15 janvier 2010, trois jours après le séisme meurtrier qui avait ravagé Haïti, les opérateurs de téléphonie mobile français s’étaient inspirés de l’opération organisée aux États-Unis par mGive et la Croix Rouge (« Text HAITI to 90999 ») qui permettait aux américains de donner $10 avec un simple SMS. Alors que nos opérateurs nationaux lançaient leur propre collecte à raison d’un euro le SMS, mGive annonçait sur son blog avoir déjà franchi le cap des 8,5 millions de dollars de donations.

J’ai envoyé quelques SMS.

Oh, n’allez pas croire que je m’en vante. Au regard de mes revenus de l’époque, ces quelques euros ne représentaient pas grand chose. C’était une petite somme ; une goutte d’eau qui ne tarderait pas à rejoindre le fleuve des dons privés qui se déversait du monde entier sur l’île meurtrie. Si tout le monde faisait comme moi, me disais-je, ce seraient des millions d’euros qui viendraient de France. Je n’ai aucun mérite ; j’ai fait ce qu’il fallait ; assez pour ne pas avoir honte de moi, trop peu pour en éprouver une quelconque fierté. Là n’est donc pas mon propos.
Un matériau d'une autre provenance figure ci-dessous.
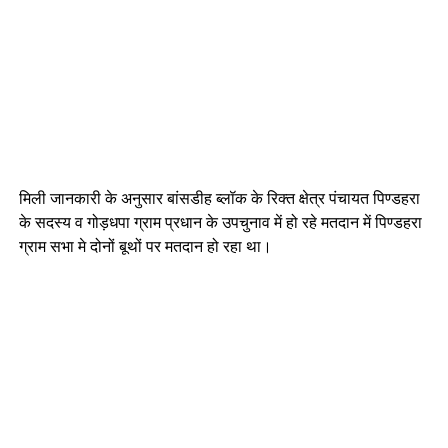
मिली जानकारी के अनुसार बांसडीह ब्लॉक के रिक्त क्षेत्र पंचायत पिण्डहरा
के सदस्य व गोड़धपा ग्राम प्रधान के उपचुनाव में हो रहे मतदान में पिण्डहरा
ग्राम सभा मे दोनों बूथों पर मतदान हो रहा था।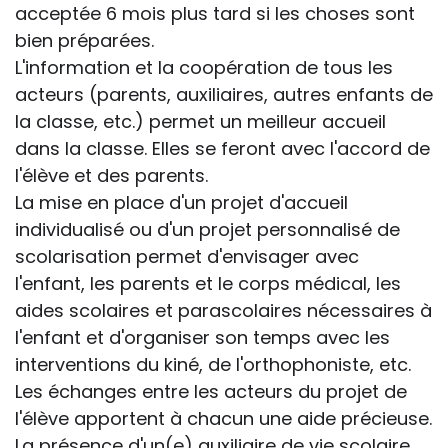
acceptée 6 mois plus tard si les choses sont
bien préparées.
L'information et la coopération de tous les
acteurs (parents, auxiliaires, autres enfants de
la classe, etc.) permet un meilleur accueil
dans la classe. Elles se feront avec l'accord de
l'élève et des parents.
La mise en place d'un projet d'accueil
individualisé ou d'un projet personnalisé de
scolarisation permet d'envisager avec
l'enfant, les parents et le corps médical, les
aides scolaires et parascolaires nécessaires à
l'enfant et d'organiser son temps avec les
interventions du kiné, de l'orthophoniste, etc.
Les échanges entre les acteurs du projet de
l'élève apportent à chacun une aide précieuse.
La présence d'un(e) auxiliaire de vie scolaire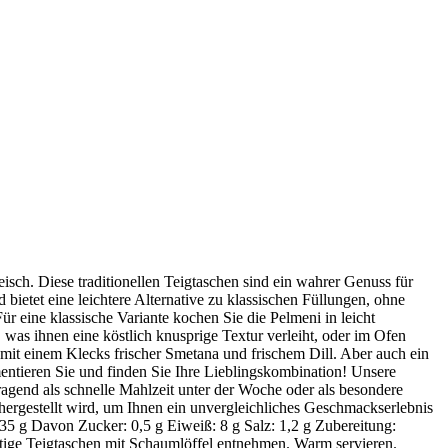
isch. Diese traditionellen Teigtaschen sind ein wahrer Genuss für
 bietet eine leichtere Alternative zu klassischen Füllungen, ohne
ür eine klassische Variante kochen Sie die Pelmeni in leicht
 was ihnen eine köstlich knusprige Textur verleiht, oder im Ofen
 mit einem Klecks frischer Smetana und frischem Dill. Aber auch ein
ntieren Sie und finden Sie Ihre Lieblingskombination! Unsere
agend als schnelle Mahlzeit unter der Woche oder als besondere
hergestellt wird, um Ihnen ein unvergleichliches Geschmackserlebnis
 35 g Davon Zucker: 0,5 g Eiweiß: 8 g Salz: 1,2 g Zubereitung:
tige Teigtaschen mit Schaumlöffel entnehmen. Warm servieren.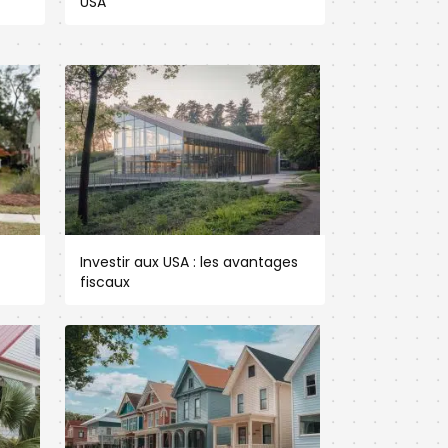
USA
Investir aux USA : les avantages
fiscaux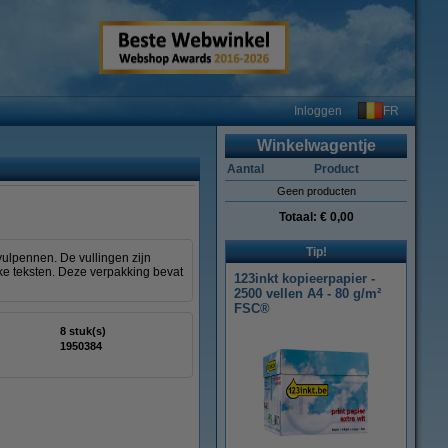
FR
Inloggen
Winkelwagentje
Aantal
Product
Geen producten
Totaal:
€ 0,00
Tip!
vulpennen. De vullingen zijn
jke teksten. Deze verpakking bevat
123inkt kopieerpapier -
2500 vellen A4 - 80 g/m²
FSC®
8 stuk(s)
1950384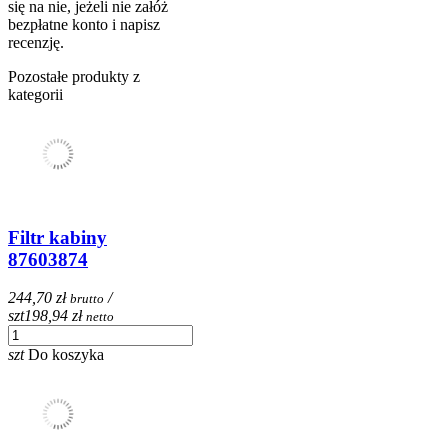
się na nie, jeżeli nie załóż
bezpłatne konto i napisz
recenzję.
Pozostałe produkty z
kategorii
Filtr kabiny
87603874
244,70 zł
/
brutto
szt
198,94 zł
netto
szt
Do koszyka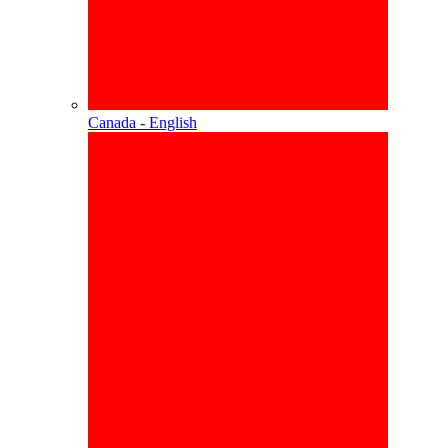
Canada - English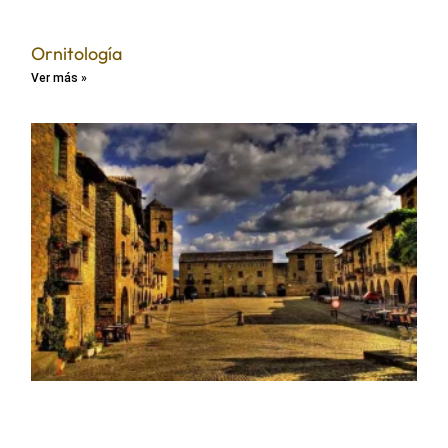
Ornitología
Ver más »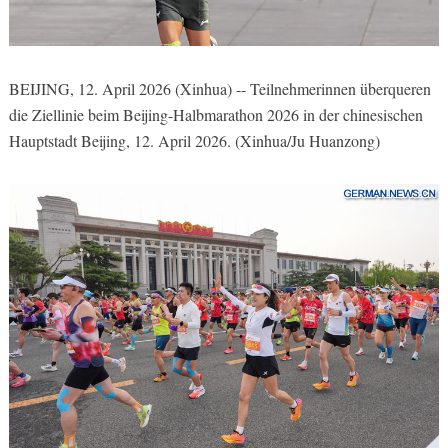
BEIJING, 12. April 2026 (Xinhua) -- Teilnehmerinnen überqueren
die Ziellinie beim Beijing-Halbmarathon 2026 in der chinesischen
Hauptstadt Beijing, 12. April 2026. (Xinhua/Ju Huanzong)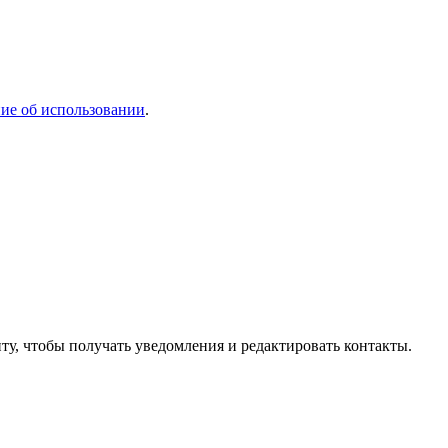
ие об использовании
.
ту, чтобы получать уведомления и редактировать контакты.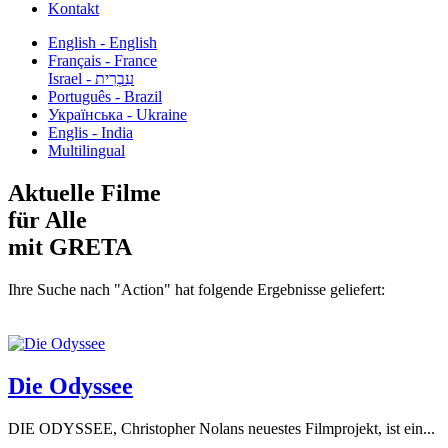
Kontakt
English - English
Français - France
עִבְרִית - Israel
Português - Brazil
Українська - Ukraine
Englis - India
Multilingual
Aktuelle Filme
für Alle
mit GRETA
Ihre Suche nach "Action" hat folgende Ergebnisse geliefert:
Die Odyssee
DIE ODYSSEE, Christopher Nolans neuestes Filmprojekt, ist ein...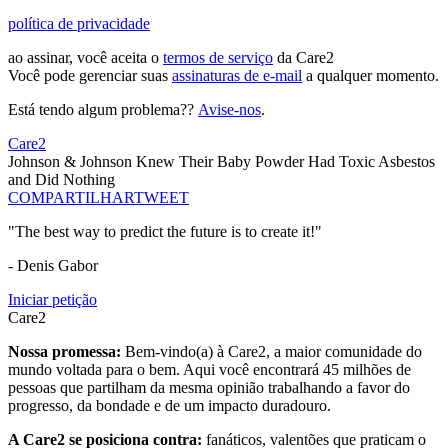
política de privacidade
ao assinar, você aceita o
termos de serviço
da Care2
Você pode gerenciar suas
assinaturas de e-mail
a qualquer momento.
Está tendo algum problema??
Avise-nos
.
Care2
Johnson & Johnson Knew Their Baby Powder Had Toxic Asbestos
and Did Nothing
COMPARTILHAR
TWEET
"The best way to predict the future is to create it!"
- Denis Gabor
Iniciar petição
Care2
Nossa promessa:
Bem-vindo(a) à Care2, a maior comunidade do
mundo voltada para o bem. Aqui você encontrará 45 milhões de
pessoas que partilham da mesma opinião trabalhando a favor do
progresso, da bondade e de um impacto duradouro.
A Care2 se posiciona contra:
fanáticos, valentões que praticam o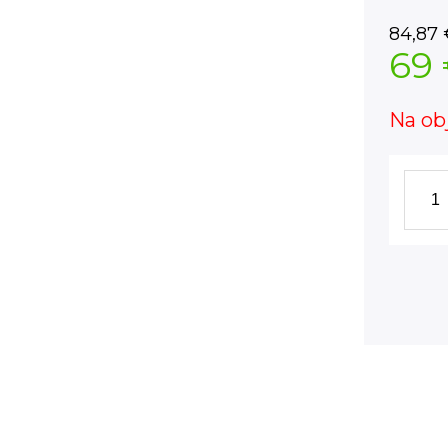
84,87
69
Na ob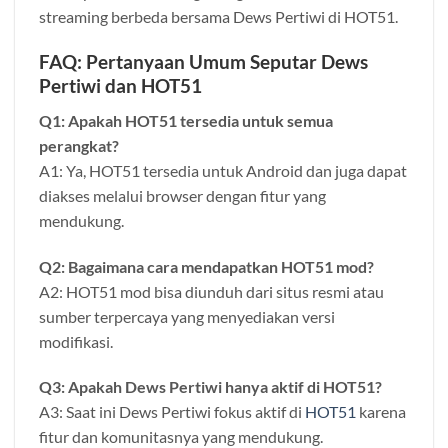
streaming berbeda bersama Dews Pertiwi di HOT51.
FAQ: Pertanyaan Umum Seputar Dews
Pertiwi dan HOT51
Q1: Apakah HOT51 tersedia untuk semua
perangkat?
A1: Ya, HOT51 tersedia untuk Android dan juga dapat
diakses melalui browser dengan fitur yang
mendukung.
Q2: Bagaimana cara mendapatkan HOT51 mod?
A2: HOT51 mod bisa diunduh dari situs resmi atau
sumber terpercaya yang menyediakan versi
modifikasi.
Q3: Apakah Dews Pertiwi hanya aktif di HOT51?
A3: Saat ini Dews Pertiwi fokus aktif di
HOT51
karena
fitur dan komunitasnya yang mendukung.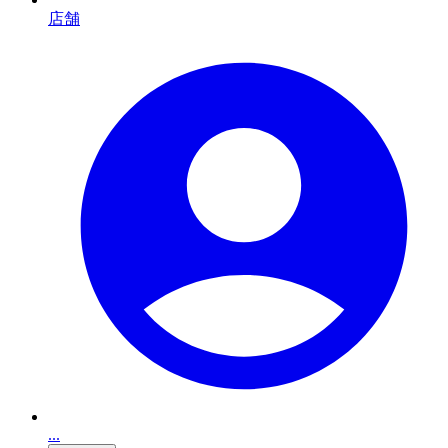
店舗
...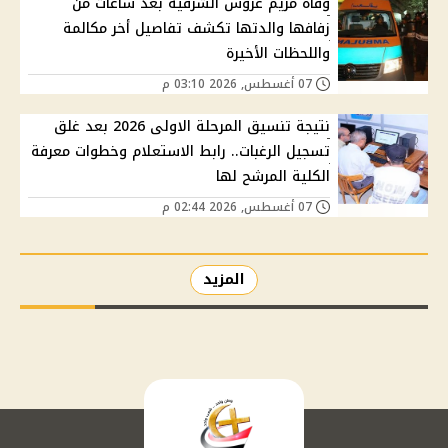
وفاة مريم عروس الشرقية بعد ساعات من
زفافها والدتها تكشف تفاصيل أخر مكالمة
واللحظات الأخيرة
07 أغسطس, 2026 03:10 م
نتيجة تنسيق المرحلة الاولى 2026 بعد غلق
تسجيل الرغبات.. رابط الاستعلام وخطوات معرفة
الكلية المرشح لها
07 أغسطس, 2026 02:44 م
المزيد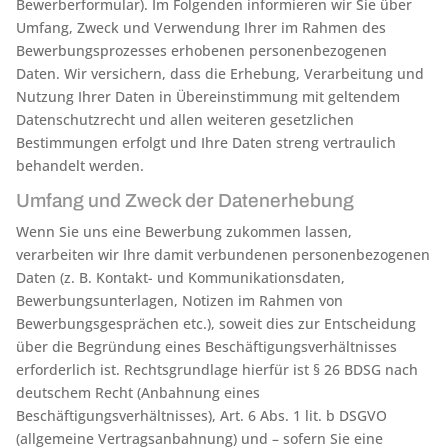
Bewerberformular). Im Folgenden informieren wir Sie über
Umfang, Zweck und Verwendung Ihrer im Rahmen des
Bewerbungsprozesses erhobenen personenbezogenen
Daten. Wir versichern, dass die Erhebung, Verarbeitung und
Nutzung Ihrer Daten in Übereinstimmung mit geltendem
Datenschutzrecht und allen weiteren gesetzlichen
Bestimmungen erfolgt und Ihre Daten streng vertraulich
behandelt werden.
Umfang und Zweck der Datenerhebung
Wenn Sie uns eine Bewerbung zukommen lassen,
verarbeiten wir Ihre damit verbundenen personenbezogenen
Daten (z. B. Kontakt- und Kommunikationsdaten,
Bewerbungsunterlagen, Notizen im Rahmen von
Bewerbungsgesprächen etc.), soweit dies zur Entscheidung
über die Begründung eines Beschäftigungsverhältnisses
erforderlich ist. Rechtsgrundlage hierfür ist § 26 BDSG nach
deutschem Recht (Anbahnung eines
Beschäftigungsverhältnisses), Art. 6 Abs. 1 lit. b DSGVO
(allgemeine Vertragsanbahnung) und – sofern Sie eine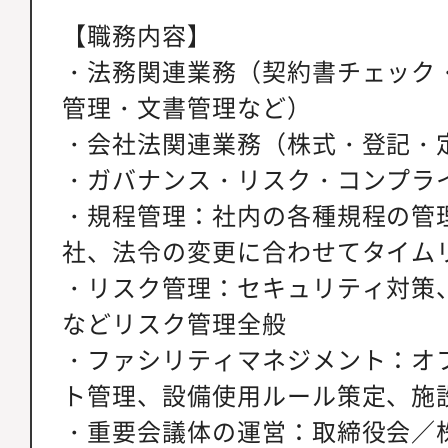
【職務内容】
・法務関連業務（契約書チェック
管理・文書管理など）
・会社法関連業務（株式・登記・
・ガバナンス・リスク・コンプラ
・規程管理：社内の各種規程の管
社、法令の変更に合わせてタイム
・リスク管理：セキュリティ対策、
などリスク管理全般
・ファシリティマネジメント：オ
ト管理、設備使用ルール策定、施
・重要会議体の運営：取締役会／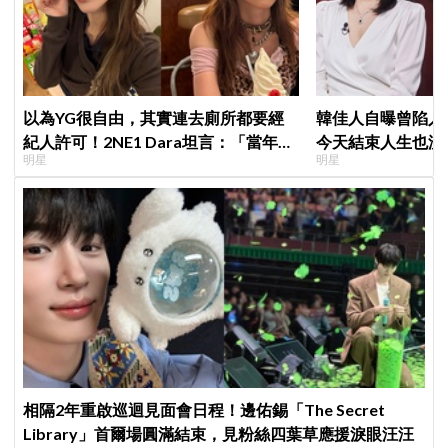
以為YG很自由，其實連去廁所都要經
韓佳人自曝曾陷入
紀人許可！2NE1 Dara坦言：「當年超
今天結束人生也沒
明星
明星
羨慕少女時代」
YouTube重拾生
相隔2年重啟巡迴見面會日程！邊佑錫「The Secret
Library」首爾場圓滿結束，見粉絲四葉草應援淚眼汪汪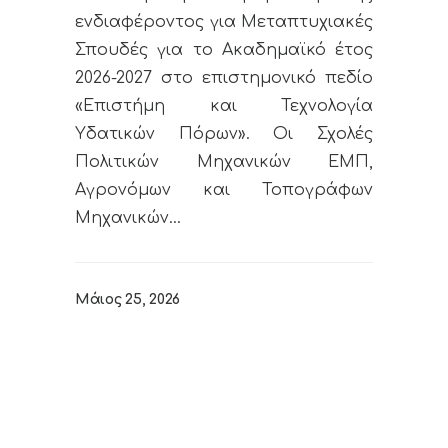
ενδιαφέροντος για Μεταπτυχιακές
Σπουδές για το Ακαδημαϊκό έτος
2026-2027 στο επιστημονικό πεδίο
«Επιστήμη και Τεχνολογία
Υδατικών Πόρων». Οι Σχολές
Πολιτικών Μηχανικών ΕΜΠ,
Αγρονόμων και Τοπογράφων
Μηχανικών…
Μάιος 25, 2026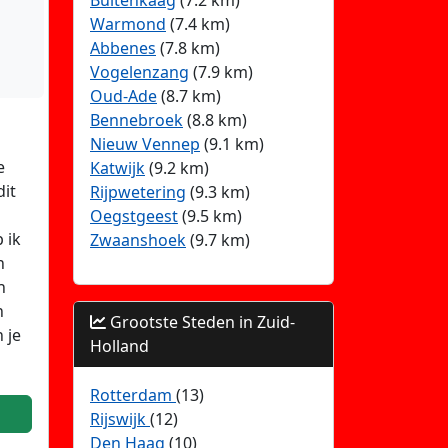
Buitenkaag
(7.2 km)
Warmond
(7.4 km)
Abbenes
(7.8 km)
Vogelenzang
(7.9 km)
Oud-Ade
(8.7 km)
Bennebroek
(8.8 km)
Nieuw Vennep
(9.1 km)
e
Katwijk
(9.2 km)
dit
Rijpwetering
(9.3 km)
Oegstgeest
(9.5 km)
 ik
Zwaanshoek
(9.7 km)
n
n
n
Grootste Steden in Zuid-
 je
Holland
Rotterdam
(13)
Rijswijk
(12)
Den Haag
(10)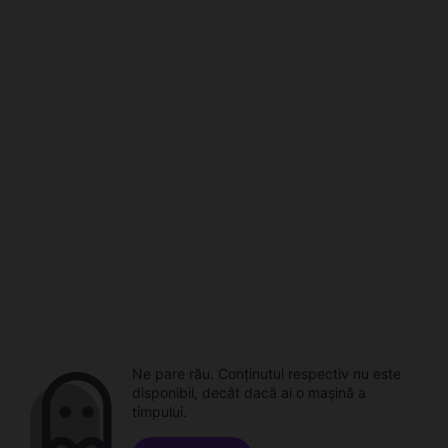
Ne pare rău. Conținutul respectiv nu este
disponibil, decât dacă ai o mașină a
timpului.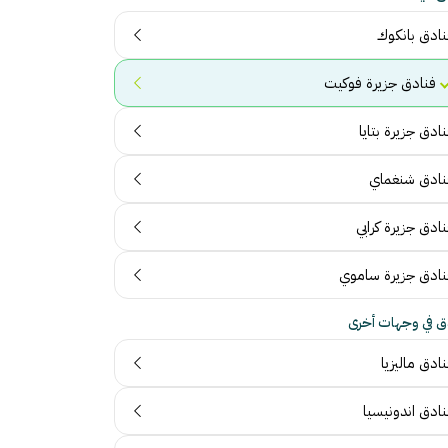
نادق بانكوك
فنادق جزيرة فوكيت
ادق جزيرة بتايا
نادق شنغماي
ادق جزيرة كرابي
نادق جزيرة ساموي
ق في وجهات أخرى
ادق ماليزيا
نادق اندونيسيا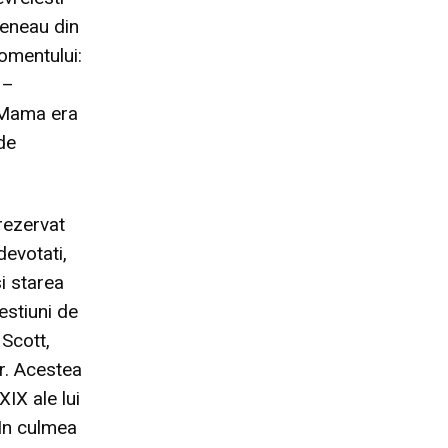
veneau din
momentului:
 –
. Mama era
de
 rezervat
devotati,
i starea
estiuni de
Scott,
r. Acestea
IX ale lui
 In culmea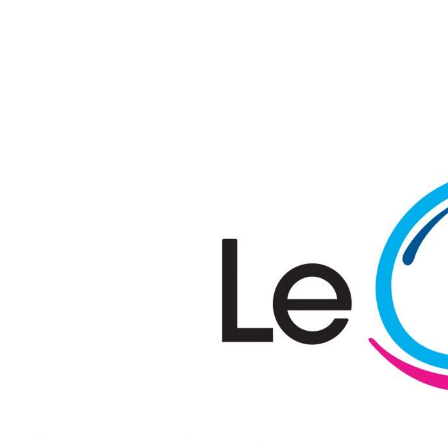
Passer au contenu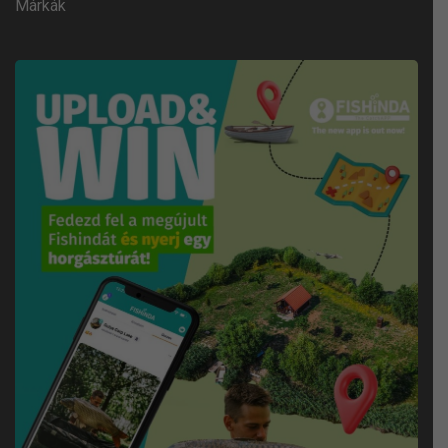
Márkák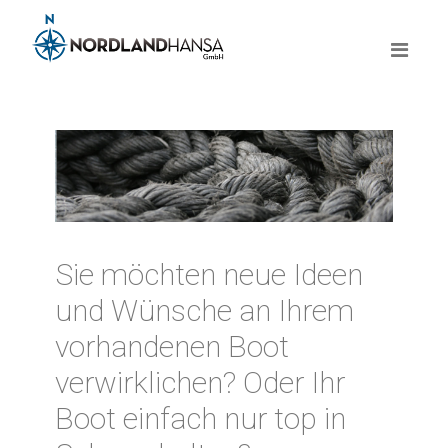
Sie möchten neue Ideen
und Wünsche an Ihrem
vorhandenen Boot
verwirklichen? Oder Ihr
Boot einfach nur top in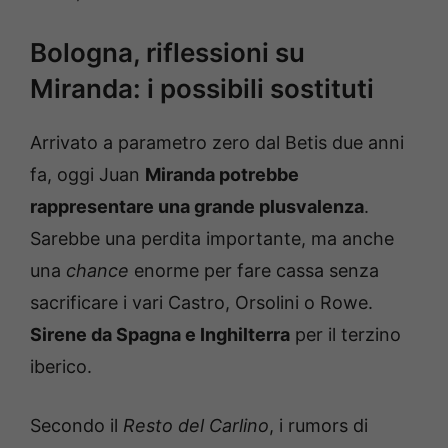
Bologna, riflessioni su
Miranda: i possibili sostituti
Arrivato a parametro zero dal Betis due anni
fa, oggi Juan
Miranda potrebbe
rappresentare una grande plusvalenza
.
Sarebbe una perdita importante, ma anche
una
chance
enorme per fare cassa senza
sacrificare i vari Castro, Orsolini o Rowe.
Sirene da Spagna e Inghilterra
per il terzino
iberico.
Secondo il
Resto del Carlino
, i rumors di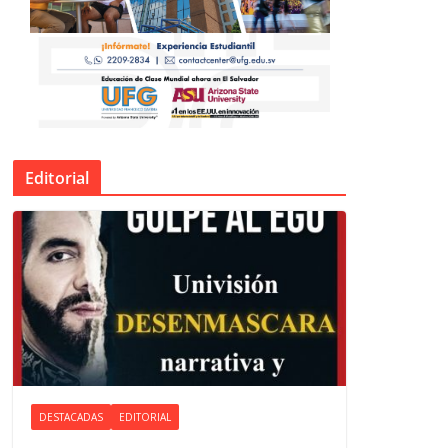
Editorial
DESTACADAS
EDITORIAL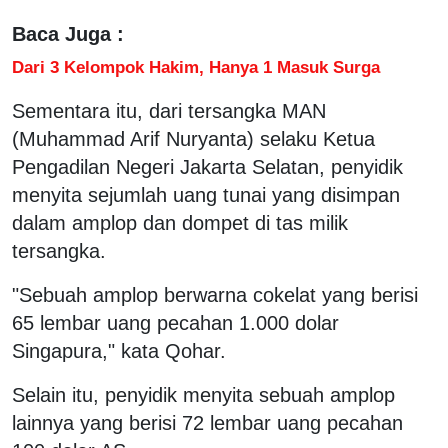
Baca Juga :
Dari 3 Kelompok Hakim, Hanya 1 Masuk Surga
Sementara itu, dari tersangka MAN
(Muhammad Arif Nuryanta) selaku Ketua
Pengadilan Negeri Jakarta Selatan, penyidik
menyita sejumlah uang tunai yang disimpan
dalam amplop dan dompet di tas milik
tersangka.
"Sebuah amplop berwarna cokelat yang berisi
65 lembar uang pecahan 1.000 dolar
Singapura," kata Qohar.
Selain itu, penyidik menyita sebuah amplop
lainnya yang berisi 72 lembar uang pecahan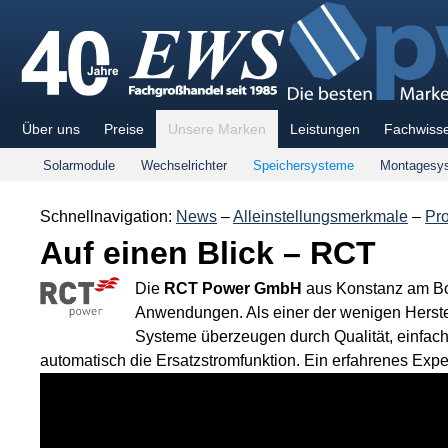
Über uns
Preise
Unsere Marken
Leistungen
Fachwiss
Solarmodule
Wechselrichter
Speichersysteme
Montagesy
Schnellnavigation:
News
–
Alleinstellungsmerkmale
–
Pr
Auf einen Blick – RCT
Die
RCT Power GmbH
aus Konstanz am Bod
Anwendungen. Als einer der wenigen Herstel
Systeme überzeugen durch Qualität, einfache
automatisch die Ersatzstromfunktion. Ein erfahrenes Exper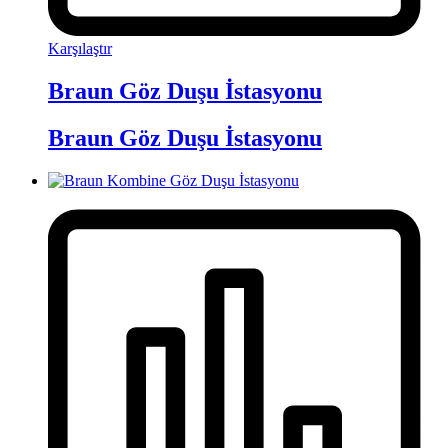
Karşılaştır
Braun Göz Duşu İstasyonu
Braun Göz Duşu İstasyonu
Ce qui m’a marqué ce jour-là, c’est la réaction d’une de mes voisines, nous l’appellerons Caroline, quand je lui ai fait part de l’opération. « Avec les impôts qu’on paye, me dit-elle, c’est à l’État de faire des dons. »

Les bras m’en sont tombés. Il faut que je précise ici que Caroline est réellement une femme formidable, le cœur sur la main, toujours prête à donner un coup de main et à se plier en quatre pour distribuer du bonheur autour d’elle. Caroline a une âme d’enfant ; c’est une épouse aimante, une mère extraordinaire et – ma femme en est témoin – une amie des plus fidèles. C’est vraiment quelqu’un de bien. Mais ce jour-là, à ma grande surprise, elle estimait que le montant des impôts qu’on lui réclamait au titre, notamment, de la solidarité la dégageait de tout devoir moral vis-à-vis des Haïtiens.

Dans les jours qui ont suivit, j’ai tendu l’oreille. Alors que la presse internationale célébrait ce gigantesque mouvement de générosité qui, de Tiger Woods (3 millions à lui seul) à Starbucks, avait permis de collecter des centaines de millions de dollars en quelques jours, il y avait, dans notre presse hexagonale et dans les commentaires que l’on pouvait lire sur internet, une sorte de mépris arrogant teinté de méfiance ; on fustigeait l’hégémonie américaine dans les opérations de secours, on suspectait les ONG de malversations, on accusait les gros donateurs de vouloir se donner bonne conscience.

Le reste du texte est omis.